Ask the Loveologist – Am I Too Young to Find Love?

black couple man woman love romance relationship - Ask the Loveologist – Am I Too Young to Find Love?

I am confused. A lot of my peers say that you should stay single in your twenties but yet they are all preoccupied with finding “the one.” How can you tell if the love relationship you are in is the one that is meant for you? Are there signs to look for? What should I keep in mind as I move through different relationships? It seems like things have changed so much but also still are the same in many ways – what do you think has changed for the better or worse since you were in your twenties?
You have good reason to be confused. Love relationships for young people are more challenging than ever, in part because so many young people have witnessed the dissolution of  intimate relationships in their family at a rate which has far outpaced the majority of preceding generations… Watching older generations go through painful separations and experiencing instability during important developmental phases while growing up can make you doubt the viability and meaning of committed relationships.

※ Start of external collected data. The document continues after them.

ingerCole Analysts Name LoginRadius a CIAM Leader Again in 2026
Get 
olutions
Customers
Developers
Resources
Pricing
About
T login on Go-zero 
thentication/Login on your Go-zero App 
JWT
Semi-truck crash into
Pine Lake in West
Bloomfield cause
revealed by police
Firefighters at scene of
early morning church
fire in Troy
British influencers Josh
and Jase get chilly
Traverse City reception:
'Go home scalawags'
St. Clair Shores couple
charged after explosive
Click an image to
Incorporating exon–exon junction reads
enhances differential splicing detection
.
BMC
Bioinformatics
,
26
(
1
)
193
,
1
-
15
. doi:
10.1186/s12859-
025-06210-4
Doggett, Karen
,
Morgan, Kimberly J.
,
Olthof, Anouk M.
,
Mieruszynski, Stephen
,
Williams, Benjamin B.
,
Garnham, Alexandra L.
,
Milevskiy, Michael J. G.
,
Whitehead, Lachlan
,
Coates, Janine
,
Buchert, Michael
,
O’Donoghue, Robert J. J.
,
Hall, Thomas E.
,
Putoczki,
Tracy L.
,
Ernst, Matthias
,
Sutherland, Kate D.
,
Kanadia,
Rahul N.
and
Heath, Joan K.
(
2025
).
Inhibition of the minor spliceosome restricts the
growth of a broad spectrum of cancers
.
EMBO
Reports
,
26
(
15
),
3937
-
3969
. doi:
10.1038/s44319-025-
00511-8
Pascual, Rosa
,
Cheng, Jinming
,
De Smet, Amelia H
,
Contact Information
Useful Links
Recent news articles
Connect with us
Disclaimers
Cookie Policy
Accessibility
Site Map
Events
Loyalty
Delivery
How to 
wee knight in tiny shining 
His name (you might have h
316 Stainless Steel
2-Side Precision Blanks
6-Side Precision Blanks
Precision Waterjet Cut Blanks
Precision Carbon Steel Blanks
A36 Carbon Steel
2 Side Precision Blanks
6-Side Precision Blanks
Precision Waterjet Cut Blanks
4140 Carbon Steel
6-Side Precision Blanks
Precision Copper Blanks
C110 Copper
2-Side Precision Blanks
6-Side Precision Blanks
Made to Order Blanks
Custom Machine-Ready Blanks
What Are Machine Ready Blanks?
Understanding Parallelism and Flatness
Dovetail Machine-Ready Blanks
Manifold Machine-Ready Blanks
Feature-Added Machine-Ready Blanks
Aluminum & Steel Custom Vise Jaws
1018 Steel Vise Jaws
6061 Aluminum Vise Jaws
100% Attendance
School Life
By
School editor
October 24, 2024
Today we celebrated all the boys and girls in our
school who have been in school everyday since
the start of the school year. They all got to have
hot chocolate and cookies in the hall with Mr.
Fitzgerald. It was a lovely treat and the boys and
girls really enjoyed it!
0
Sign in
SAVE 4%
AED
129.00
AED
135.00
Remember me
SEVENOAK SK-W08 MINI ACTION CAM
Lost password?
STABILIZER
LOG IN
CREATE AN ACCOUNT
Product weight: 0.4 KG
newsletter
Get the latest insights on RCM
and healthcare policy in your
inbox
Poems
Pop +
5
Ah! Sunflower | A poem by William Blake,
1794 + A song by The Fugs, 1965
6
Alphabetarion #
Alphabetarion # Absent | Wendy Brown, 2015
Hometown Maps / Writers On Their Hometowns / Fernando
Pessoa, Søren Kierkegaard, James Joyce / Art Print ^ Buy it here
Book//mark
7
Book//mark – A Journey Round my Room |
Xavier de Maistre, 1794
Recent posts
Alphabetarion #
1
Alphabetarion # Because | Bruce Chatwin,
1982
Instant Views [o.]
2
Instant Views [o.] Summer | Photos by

Consequently, many young people are reinventing how they connect and interact both romantically and sexually. It has become relatively uncommon to formally date on college campuses now that hook-ups and “friends with benefits” arrangements dominate and offer socially acceptable mechanisms to avoid emotional commitments in relationships. This combination of forces makes it hard to even get to know potential partners well enough to consider a long-term relationship. Reversing the order of emotional and sexual intimacy has become more routine and makes the “getting to know you” phase more challenging and, in many cases, non-existent.
Yet, the preoccupation of finding “the one” remains in tact because it is one of the most deeply entrenched fairy tales we grow up with and is, in fact, a central part of our human code to pair and reproduce. Our deepest longing in life is to be witnessed and loved as we are. It is easy to become jaded about these deep internal drives which have probably never been less supported culturally than they are now.
Good and strong relationships grow over time. They are a critical and primary mechanism of human development. Most of us are not well trained in the basic skills of relating, like: developing a positive thinking mechanism about self and relationship; learning to listen and express clearly; and defining what each partner needs to feel secure. All of these elements work to enable people to understand and explore their erotic selves with another. All relationships start out weak in one or more of these areas.
bad sign is when one or both partners is not interested in working at the relationship in these ways. For instance, someone who uses sarcasm as a way to shut you down more often than not, might not be a good bet if s/he is not willing to listen to how that behavior is hurtful or embarrassing. You usually know, if you listen to yourself, what isn’t working for you in a relationship. Being able to listen, trust yourself  and ask for what you need or don’t need is the mechanism of learning to love someone. This process can be messy, but conflict of these kinds are essential to holding onto yourself while loving someone else.
Many people, regardless of age, confuse the biologically driven experience of falling in love with the deep heart-growing work of learning to love someone over time. The latter doesn’t have the passionate fire of the beginning, but that doesn’t mean you can’t have incredibly powerful intimacy here. Rather, it comes as a product of all the other work you put into your relationship, not just the urge to mate.
Learning to love someone else or be loved by someone else can never take the place of developing the skills of loving yourself. No one can love you enough if you are empty of yourself. Two halves do not make a whole when it comes to love. Functional and healthy relating is a product of two whole people who are willing to invest their time and energy into building a positive container for them both.
Thinking about a relationship in terms of being a container that is spacious enough to allow you to be yourself, even if it is a dramatically changing one in your twenties and that of your partner is something that can become “the one” through your effort. I am not convinced that there is one right person out there for everyone… Rather, I think that finding someone who values your unique perspective and honors your needs is a rare and special gem that deserves the effort and sacrifice that long term relationships require. When you find this, no matter how old you are, consider yourself blessed and on a course for a love filled life.